Archive for the ‘Erika Lust’ Category

Memo to Sienna Miller: Real sex does not have jump cuts

Thursday, February 15th, 2007

The story work on Ashley and Kisha’s interview is done. It’s smooth, it flows it has pace and panache. Right now I’m working the rhythm between the two shot and the close-up, using the camera choice to emphasis passages or highlight reactions. It’s one of my very favorite parts of making these films.

I am also monitoring the reshuffle of our Google site index and the the slow return of ComstockFilms.com (hopefully) back from page 15 obscurity to a relatively high ranking on the search term [real sex]. And that’s how I discovered that Sienna Miller didn’t have real sex in a recent love scene.

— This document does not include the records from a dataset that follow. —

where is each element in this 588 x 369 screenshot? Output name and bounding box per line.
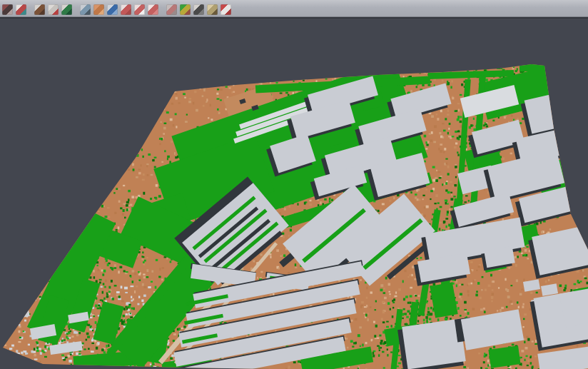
terrain-green-icon[interactable] [61, 4, 72, 15]
sphere-icon[interactable] [193, 4, 204, 15]
fit-selection-icon[interactable] [148, 4, 158, 15]
dataset-icon[interactable] [2, 4, 13, 15]
layers-icon[interactable] [121, 4, 131, 15]
3d-viewport[interactable] [0, 0, 588, 369]
sample-points-icon[interactable] [48, 4, 59, 15]
column-icon[interactable] [80, 4, 91, 15]
toolbar-icon-row [0, 0, 233, 16]
vegetation-patch [526, 57, 532, 66]
delete-mark-icon[interactable] [220, 4, 231, 15]
vegetation-patch [554, 96, 588, 164]
vegetation-patch [535, 55, 540, 65]
terrain-render [0, 0, 588, 369]
point-picking-icon[interactable] [16, 4, 26, 15]
classification-icon[interactable] [180, 4, 191, 15]
terrain-brown-icon[interactable] [34, 4, 45, 15]
target-icon[interactable] [134, 4, 145, 15]
annotate-icon[interactable] [207, 4, 218, 15]
rotate-view-icon[interactable] [107, 4, 118, 15]
vegetation-patch [519, 64, 554, 71]
vegetation-patch [497, 62, 502, 69]
main-toolbar [0, 0, 588, 17]
grid-mask-icon[interactable] [166, 4, 177, 15]
ortho-tile-icon[interactable] [93, 4, 104, 15]
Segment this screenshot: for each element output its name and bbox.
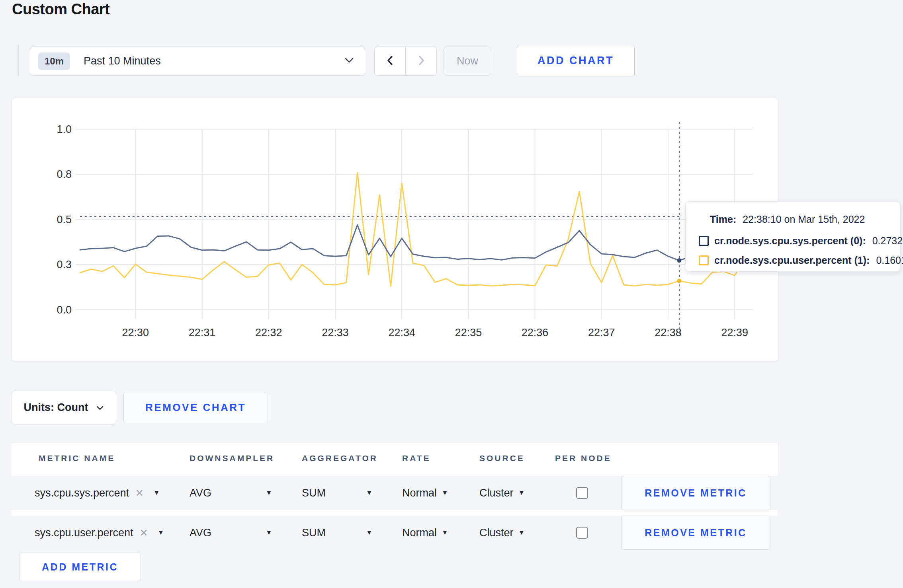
metric-name-value: sys.cpu.user.percent bbox=[35, 527, 133, 539]
svg-text:22:31: 22:31 bbox=[189, 327, 216, 339]
caret-down-icon: ▼ bbox=[518, 489, 525, 497]
caret-down-icon: ▼ bbox=[442, 529, 448, 537]
remove-metric-label: REMOVE METRIC bbox=[645, 527, 747, 539]
metric-name-value: sys.cpu.sys.percent bbox=[35, 487, 129, 499]
tooltip-time-label: Time: bbox=[710, 214, 736, 225]
tooltip-series-value: 0.2732 bbox=[872, 235, 903, 247]
svg-text:22:38: 22:38 bbox=[655, 327, 682, 339]
remove-chart-label: REMOVE CHART bbox=[145, 401, 246, 414]
add-chart-button[interactable]: ADD CHART bbox=[517, 45, 635, 76]
metric-name-select[interactable]: sys.cpu.sys.percent ✕ ▼ bbox=[35, 476, 160, 510]
downsampler-select[interactable]: AVG bbox=[190, 476, 211, 510]
svg-text:0.0: 0.0 bbox=[57, 304, 72, 316]
per-node-checkbox[interactable] bbox=[576, 487, 588, 499]
add-metric-label: ADD METRIC bbox=[42, 561, 118, 573]
toolbar-divider bbox=[18, 45, 19, 76]
chevron-down-icon bbox=[96, 401, 104, 414]
per-node-checkbox[interactable] bbox=[576, 527, 588, 539]
col-header-per-node: PER NODE bbox=[555, 454, 612, 463]
metric-row: sys.cpu.sys.percent ✕ ▼ AVG ▼ SUM ▼ Norm… bbox=[12, 476, 778, 510]
chart-card: 0.00.30.50.81.022:3022:3122:3222:3322:34… bbox=[12, 98, 778, 361]
series-swatch-sys bbox=[699, 236, 709, 246]
add-metric-button[interactable]: ADD METRIC bbox=[19, 553, 141, 581]
tooltip-series-name: cr.node.sys.cpu.user.percent (1): bbox=[714, 255, 870, 266]
chart-tooltip: Time: 22:38:10 on Mar 15th, 2022 cr.node… bbox=[685, 201, 900, 272]
aggregator-select[interactable]: SUM bbox=[302, 516, 326, 550]
rate-value: Normal bbox=[402, 487, 437, 499]
metric-name-select[interactable]: sys.cpu.user.percent ✕ ▼ bbox=[35, 516, 164, 550]
rate-select[interactable]: Normal ▼ bbox=[402, 516, 448, 550]
col-header-aggregator: AGGREGATOR bbox=[302, 454, 378, 463]
clear-metric-icon[interactable]: ✕ bbox=[140, 527, 148, 539]
now-button-label: Now bbox=[457, 55, 478, 67]
svg-text:22:33: 22:33 bbox=[322, 327, 349, 339]
aggregator-value: SUM bbox=[302, 487, 326, 499]
rate-value: Normal bbox=[402, 527, 437, 539]
now-button[interactable]: Now bbox=[444, 47, 491, 76]
col-header-source: SOURCE bbox=[479, 454, 525, 463]
svg-text:0.8: 0.8 bbox=[57, 168, 72, 180]
clear-metric-icon[interactable]: ✕ bbox=[135, 487, 144, 499]
svg-text:22:35: 22:35 bbox=[455, 327, 482, 339]
col-header-downsampler: DOWNSAMPLER bbox=[190, 454, 274, 463]
custom-chart-page: Custom Chart 10m Past 10 Minutes Now ADD… bbox=[0, 0, 903, 588]
svg-text:1.0: 1.0 bbox=[57, 123, 72, 135]
svg-text:22:37: 22:37 bbox=[588, 327, 615, 339]
time-range-badge: 10m bbox=[38, 53, 70, 70]
aggregator-value: SUM bbox=[302, 527, 326, 539]
remove-chart-button[interactable]: REMOVE CHART bbox=[123, 392, 268, 423]
time-range-dropdown[interactable]: 10m Past 10 Minutes bbox=[30, 47, 365, 76]
chevron-down-icon bbox=[344, 57, 354, 66]
caret-down-icon: ▼ bbox=[366, 516, 373, 550]
tooltip-time-value: 22:38:10 on Mar 15th, 2022 bbox=[743, 214, 865, 225]
metric-row: sys.cpu.user.percent ✕ ▼ AVG ▼ SUM ▼ Nor… bbox=[12, 516, 778, 550]
units-label: Units: Count bbox=[24, 401, 88, 414]
svg-text:22:36: 22:36 bbox=[522, 327, 549, 339]
tooltip-time-row: Time: 22:38:10 on Mar 15th, 2022 bbox=[710, 214, 893, 225]
time-pager bbox=[374, 47, 437, 76]
col-header-metric-name: METRIC NAME bbox=[39, 454, 115, 463]
remove-metric-label: REMOVE METRIC bbox=[645, 487, 747, 499]
tooltip-series-value: 0.1601 bbox=[876, 255, 903, 266]
svg-text:22:39: 22:39 bbox=[721, 327, 749, 339]
caret-down-icon: ▼ bbox=[158, 529, 164, 537]
downsampler-value: AVG bbox=[190, 527, 211, 539]
metrics-table: METRIC NAME DOWNSAMPLER AGGREGATOR RATE … bbox=[12, 443, 778, 550]
source-select[interactable]: Cluster ▼ bbox=[479, 476, 525, 510]
svg-text:0.5: 0.5 bbox=[57, 214, 72, 226]
caret-down-icon: ▼ bbox=[442, 489, 448, 497]
svg-text:22:34: 22:34 bbox=[388, 327, 415, 339]
caret-down-icon: ▼ bbox=[153, 489, 160, 497]
source-value: Cluster bbox=[479, 487, 514, 499]
tooltip-series-row: cr.node.sys.cpu.sys.percent (0): 0.2732 bbox=[699, 235, 893, 247]
add-chart-label: ADD CHART bbox=[538, 55, 614, 67]
chevron-left-icon bbox=[385, 55, 395, 68]
remove-metric-button[interactable]: REMOVE METRIC bbox=[621, 476, 770, 510]
caret-down-icon: ▼ bbox=[366, 476, 373, 510]
source-select[interactable]: Cluster ▼ bbox=[479, 516, 525, 550]
timeseries-chart[interactable]: 0.00.30.50.81.022:3022:3122:3222:3322:34… bbox=[12, 98, 778, 361]
svg-text:22:32: 22:32 bbox=[255, 327, 282, 339]
source-value: Cluster bbox=[479, 527, 514, 539]
downsampler-value: AVG bbox=[190, 487, 211, 499]
time-range-label: Past 10 Minutes bbox=[84, 55, 161, 67]
svg-text:22:30: 22:30 bbox=[122, 327, 149, 339]
series-swatch-user bbox=[699, 255, 709, 265]
tooltip-series-name: cr.node.sys.cpu.sys.percent (0): bbox=[714, 235, 866, 247]
svg-text:0.3: 0.3 bbox=[57, 259, 72, 271]
downsampler-select[interactable]: AVG bbox=[190, 516, 211, 550]
aggregator-select[interactable]: SUM bbox=[302, 476, 326, 510]
tooltip-series-row: cr.node.sys.cpu.user.percent (1): 0.1601 bbox=[699, 255, 893, 266]
page-title: Custom Chart bbox=[12, 1, 109, 18]
prev-interval-button[interactable] bbox=[375, 47, 406, 75]
chevron-right-icon bbox=[416, 55, 426, 68]
caret-down-icon: ▼ bbox=[518, 529, 525, 537]
units-dropdown[interactable]: Units: Count bbox=[12, 391, 116, 424]
col-header-rate: RATE bbox=[402, 454, 431, 463]
rate-select[interactable]: Normal ▼ bbox=[402, 476, 448, 510]
remove-metric-button[interactable]: REMOVE METRIC bbox=[621, 516, 770, 550]
next-interval-button[interactable] bbox=[406, 47, 436, 75]
caret-down-icon: ▼ bbox=[266, 476, 272, 510]
caret-down-icon: ▼ bbox=[266, 516, 272, 550]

A week ago I didn’t know who Sienna Miller was, and mostly I still don’t. What I do know that she looks very nice bumping and grinding and humping with her co-star (I found a link to the clip on The Hater.) Warm glowing light, a roaring fire, and (what’s this now?) jump-cuts.

In a love-scene, jump-cuts are a hipper version of cross-dissolves, and they solve two editing problems that come up when cutting love-making.

Like a cross-dissolve, a well executed jump-cut can be understood as passage of time. The couple is going at it mish jump-cut now she’s on top, and we, the modern movie-going public understand that it’s not a magic act, it’s a symbolic passage of time.

The other problem they solve is you don’t need the sort of shot coverage that a match-cut would require. You can move people through time and space with jump-cuts, showing all the different ways the couple humped and bumped, without going to the time and trouble of actually moving the couple through time and space. The mismatch between shots stands in for all the missing action and time.

Comtemporary filmmakers like jump-cuts in love-making scenes because the old standby, the cross-dissolve has become associate with Hallmark movie of the week montages, and late-night cable softcore. 9 SONGS has jump cut in the love-scenes, INTAMCY has a few, Erika Lust uses them in THE GOOD GIRL too.

So far, I haven’t used jump-cuts or cross-dissolves in my love-making scenes.

I know it’s old fashioned, but I like cross-dissolves as a way to symbolize the passage of time and/or create a dreamy atmosphere. But you can’t throw them around willy nilly. Every time I try to use them in these films, they’ve ended up feeling jarring and discordant, so I’ve taken them back out.

I haven’t used jump-cuts either, but that’s more philosophical.

As accepting of jump-cuts as modern audiences are, a jump-cut is still more noticable than a match cut or other techniques used to create flow or compress time. Jump-cuts feel more mannered and remind me I’m watching a confection. To me, traditionally editing feels less obtrusive, especially in a love-scene, and that make the love-making scene feel more more “real”, and “real sex”, the kind that people whe really care about each other have, is what I want my films to feel like.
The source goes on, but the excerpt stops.